On the alleged taming of Luxon
I kind of have a feeling the sentiment regarding the apparent sinking of Luxon in an interview with Jack Tame today isn’t going to pan out the way people think.
Yes, yes, it is absolutely true and correct to say that Luxon has found himself caught in a heap of contradictions – between what he talks about and pretending to be a problem, with what he is actually prepared to do if he wins an election; between the things he said he intended to do, and how those actively fueled the issues he sought to pillory the government over… you get the idea.
Except here’s the thing.
Most people don’t have a coherent view of the universe — let alone something infinitely more intimate than the politics of a small island nation. Our worldviews are awash in a quagmire of mutually conflicting preferences and outrage-inducing red flag buttons.
Some people look at politicians and their presumptive views – maybe even read political manifestos (if anyone still does) or commentaries about them – before deciding who they want to vote for.
Others wonder if they feel they can “trust” someone with power – and that can, indeed, come down to whether they can put on a decent presentation on camera by responding to reasonably simple and straightforward questions. (Responding… does not necessarily mean responding Good or sincerelynecessarily – but that’s another matter)
However, for a sizable quotient of our body politic (as in many other modern western democracies) what they seek is mere resonance with things they already believe or can reasonably push or persuade to believe.
And, as we have observed, this DOES NOT REQUIRE that an internally consistent worldview be adopted by the politician courting them. Rather the opposite.
It just requires being able to issue a veritable checklist of talking points or hot spots – and then letting the natural artifice of human cognitive filtering do the rest.
People don’t hear contradictions anymore, if contradictions are things they already unconsciously forget about themselves when it comes to their own personal preferential perspectives.
Plus, to add to all of this, it’s long been known that New Zealanders tend to like an underdog and will go along with someone who is seen as ‘unsuccessful’.

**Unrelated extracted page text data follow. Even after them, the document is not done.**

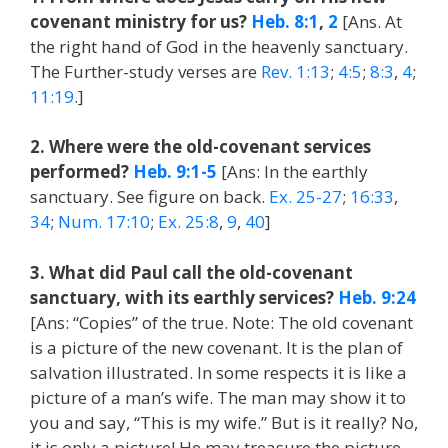
covenant ministry for us?
Heb. 8:1
,
2
[Ans. At
the right hand of God in the heavenly sanctuary.
The Further-study verses are
Rev. 1:13
;
4:5
;
8:3
,
4
;
11:19
.]
2. Where were the old-covenant services
performed?
Heb. 9:1-5
[Ans: In the earthly
sanctuary. See figure on back.
Ex. 25-27
;
16:33
,
34
;
Num. 17:10
;
Ex. 25:8
,
9
,
40
]
3. What did Paul call the old-covenant
sanctuary, with its earthly services?
Heb. 9:24
[Ans: “Copies” of the true. Note: The old covenant
is a picture of the new covenant. It is the plan of
salvation illustrated. In some respects it is like a
picture of a man’s wife. The man may show it to
you and say, “This is my wife.” But is it really? No,
it is only a picture! He may treasure the picture,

I have repeatedly observed that in 2014, for example, the year of the Dirty Politics revelations… National’s vote actually went at the topprecisely because we automatically downplayed the impropriety in question – at least in part because the media was perceived to be making a big deal out of it.
It turned out that John Key was being hounded by the press and beaten – so people didn’t know why (and why) he was being hounded and saw him as a more sympathetic figure.

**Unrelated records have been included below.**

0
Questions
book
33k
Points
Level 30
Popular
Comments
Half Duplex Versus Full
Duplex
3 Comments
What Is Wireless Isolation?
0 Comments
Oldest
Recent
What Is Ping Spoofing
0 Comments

Helluva thing, really, to have a six-year-old multi-millionaire incumbent prime minister going up against a Labor party about to deliver its worst result since 1922… and somehow said the prime minister is appeared to be the “underdog” or “marginalised”, but that is how it can so easily appear from the outside.
Tame’s interview was interesting and entertaining; but a lot of people out there will, if anything, double in their emerging support for Luxon.
Not because everything Luxon said or did in that performance was “smart” or visionary.
But rather precisely because we’ve all had the situation of a young man walking in and asking us “twisted” questions. [which may, or may not, actually have been ‘twisty’ rather than reasonably direct and straightforward as various of Tame’s were] and feeling unfairly strained as a fairly direct result.
Exposing that Luxon is in fact not (yet) the man capable of dethroning Ardern does not entice his followers to abandon ship.
Because they have already started to ‘buy’. So pointing out that the future Emperor is, it seems, somewhat devoid of clothes…just makes them much more determined to dig in and declare that they definitely support a winner here and regardless of any purported “evidence” to the contrary.
One of the (many) things that George W. Bush proved is that you can, indeed, “miss” your way to victory.